Antineoplastic janus kinase (JAK) inhibitors are medications used to treat certain types of blood cancers and acute graft-versus-host-disease that can occur after stem cell transplant. Neoplasms are the abnormal growth of cells that may be benign or malignant and antineoplastics prevent, slow down or halt the growth of neoplasms.
JAK inhibitors are synthetic small molecule drugs that block the activity of enzymes known as Janus kinases, and their signaling pathways. Small molecule drugs are microscopic particles that can get inside a cell and change the way it functions.
Janus kinases are a group of enzymes known as protein tyrosine kinases that regulate the biological activity of proteins. Janus kinases are intracellular enzymes that transmit signals from the cell membrane downstream within the cell. There are four types of Janus kinases, JAK1, JAK2, JAK3 and tyrosine kinase (TYK2).
Janus kinases play a central role in the production and secretion of growth factors essential for blood cell formation (hematopoiesis), immune response, and cell cycle processes which involve cell growth, division, differentiation into specialized cells and programmed death.
Dysregulation of JAK signaling causes abnormal growth of blood cells in the bone marrow resulting in certain types of blood cancers. Unregulated JAK signaling after a stem cell transplant can cause an abnormal immune response and stimulate the immune cells to produce inflammatory proteins (cytokines), leading to acute inflammation.
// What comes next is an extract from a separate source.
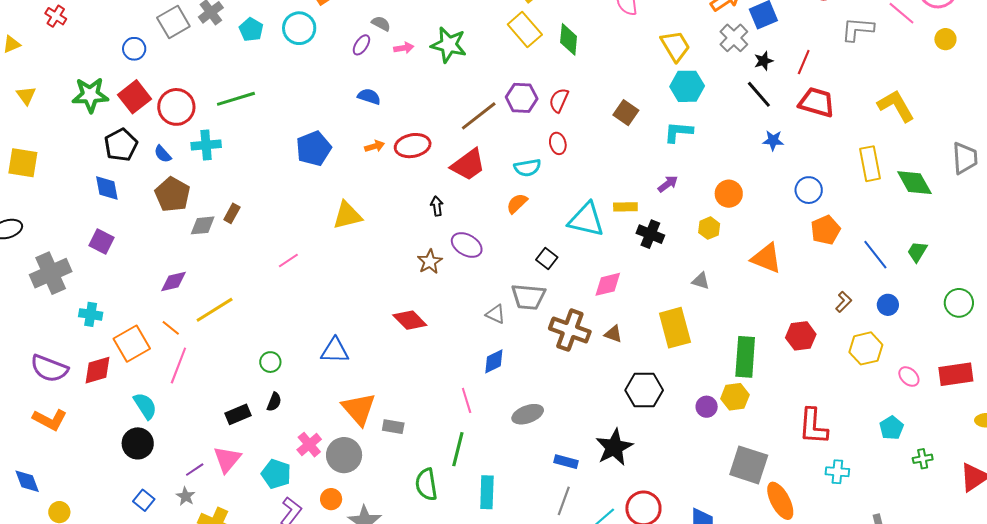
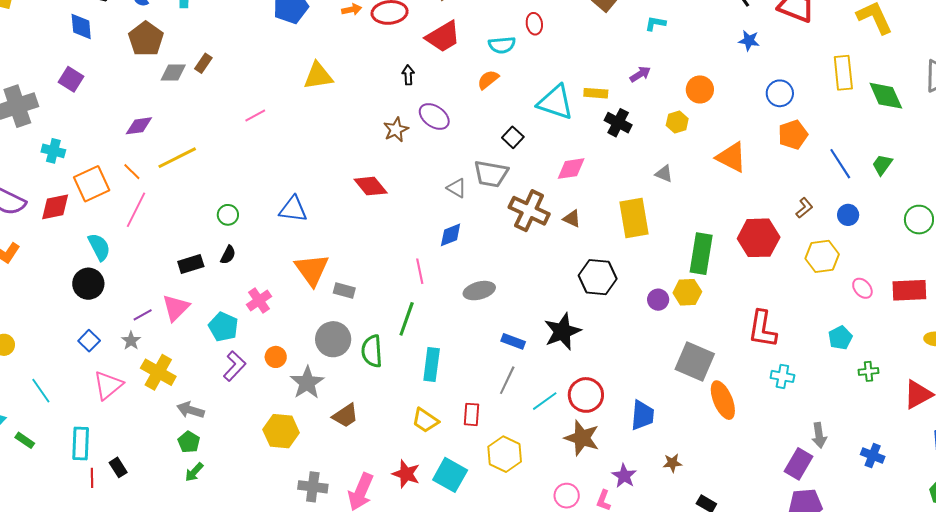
cyan L-shape: (678, 132) -> (655, 23), size x0.7
red hexagon: (801, 336) -> (759, 238), size x1.4
gray circle: (344, 455) -> (333, 339), moved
JAK inhibitors slow down the progression of these conditions by interrupting the transmission of intracellular signals. JAK inhibitors work by blocking the activity of JAK2 or both JAK1 and JAK2, which mediate the signaling of a number of growth factors and cytokines that are important for hematopoiesis and immune function.
How are antineoplastic JAK inhibitors used?
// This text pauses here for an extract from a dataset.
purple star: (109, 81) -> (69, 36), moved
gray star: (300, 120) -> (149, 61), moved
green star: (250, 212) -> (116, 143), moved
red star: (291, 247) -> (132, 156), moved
Antineoplastic JAK inhibitors are administered orally as tablets or capsules to treat the following conditions:
- Myelofibrosis: A bone marrow cancer in which mutations in hematopoietic stem cells cause uncontrolled growth of immature cells. The abnormal cells eventually develop into fibrous scar tissue and replace the normal soft, spongy tissue in the bone marrow and impair its ability to make healthy blood cells.
- Polycythemia vera: A rare type of blood cancer in which the bone marrow produces too many red cells.
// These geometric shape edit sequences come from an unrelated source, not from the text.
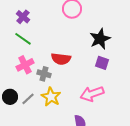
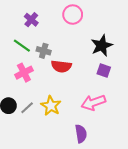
purple cross: (23, 17) -> (31, 20), moved
gray cross: (44, 74) -> (44, 51), moved

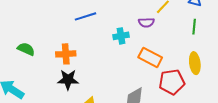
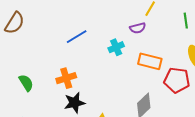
green semicircle: (26, 49) -> (26, 83), turned 48
red pentagon: (172, 82) -> (177, 80), turned 30

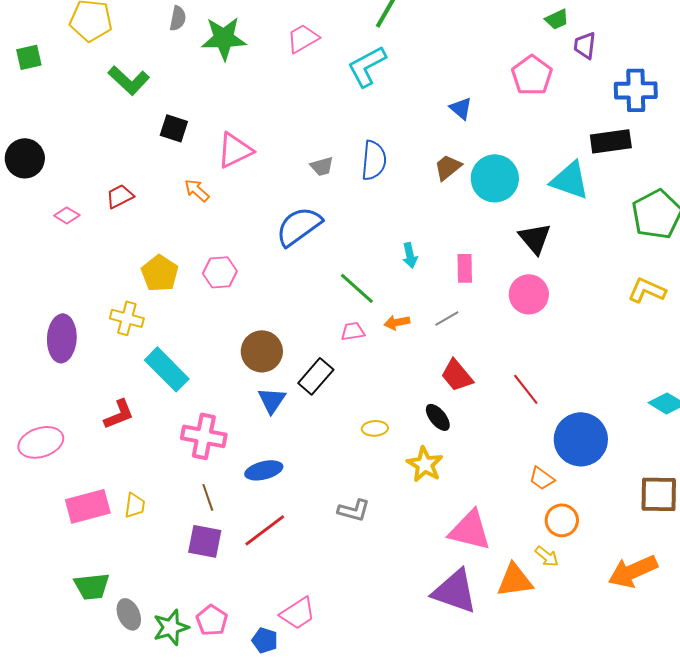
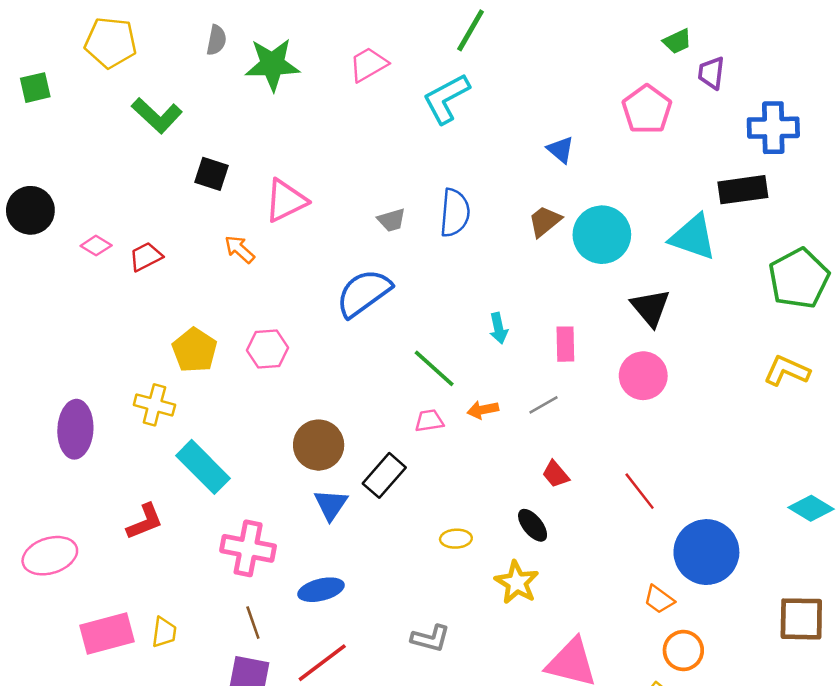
pink diamond: (67, 215) -> (96, 246), moved
red trapezoid: (457, 375) -> (556, 474), size x0.7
- Acute graft-versus-host disease (GVHD): A complication that can occur after bone marrow or stem cell transplant, in which the transplanted donor stem cell derived immune cells attack the host cells such as skin, liver or the gastrointestinal tract.
What are side effects of antineoplastic JAK inhibitors?
Side effects of antineoplastic JAK inhibitors may include the following:
- Increase in blood creatinine
- Thrombocytopenia (low platelet count)
- Increase in liver enzymes:
- Increase in the blood level of lipase, an enzyme that helps digest fats
- Increase in the blood level of amylase, an enzyme that breaks down starch
- Increase in cholesterol levels
- Increase in triglyceride levels
- Hyponatremia (low sodium level in the blood)
- Neutropenia (low count of neutrophils, a type of immune cells)
- Fatigue or asthenia (weakness)
- Muscle spasms
- Pain in extremities
- Bone pain
- Weight gain
- Herpes zoster
- Urinary tract infection
- Dysuria (painful or difficult urination)
- Hypertension (high blood pressure)
Information contained herein is not intended to cover all possible side effects, precautions, warnings, drug interactions, allergic reactions, or adverse effects. Check with your doctor or pharmacist to make sure these drugs do not cause any harm when you take them along with other medicines. Never stop taking your medication and never change your dose or frequency without consulting your doctor.